** RECORDS TO USE follows **
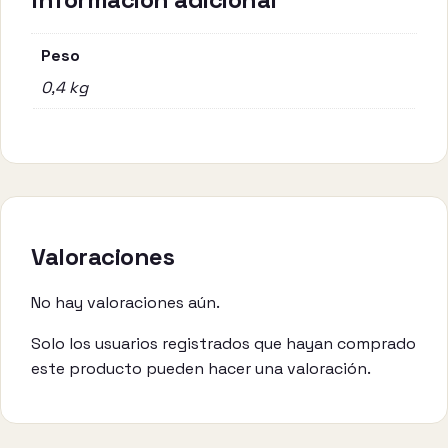
Peso
0,4 kg
Valoraciones
No hay valoraciones aún.
Solo los usuarios registrados que hayan comprado
este producto pueden hacer una valoración.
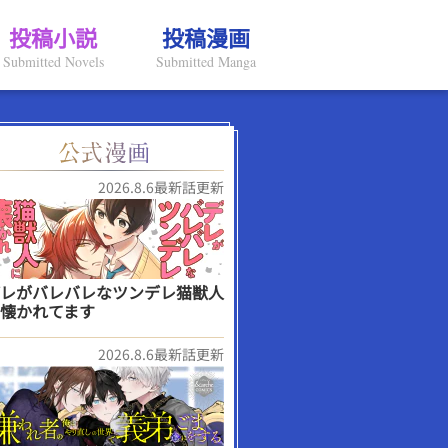
投稿小説
投稿漫画
Submitted Novels
Submitted Manga
2026.8.6最新話更新
レがバレバレなツンデレ猫獣人
懐かれてます
2026.8.6最新話更新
** End of RECORDS TO USE **
WHAT TO WORK ON »
Repeat the whole listing above word for word, but keep any picture out of it.

RESULT FOR THIS EXERCISE »
Peso
0,4 kg
Valoraciones
No hay valoraciones aún.
Solo los usuarios registrados que hayan comprado
este producto pueden hacer una valoración.
投稿小説
投稿漫画
Submitted Novels
Submitted Manga
2026.8.6最新話更新
レがバレバレなツンデレ猫獣人
懐かれてます
2026.8.6最新話更新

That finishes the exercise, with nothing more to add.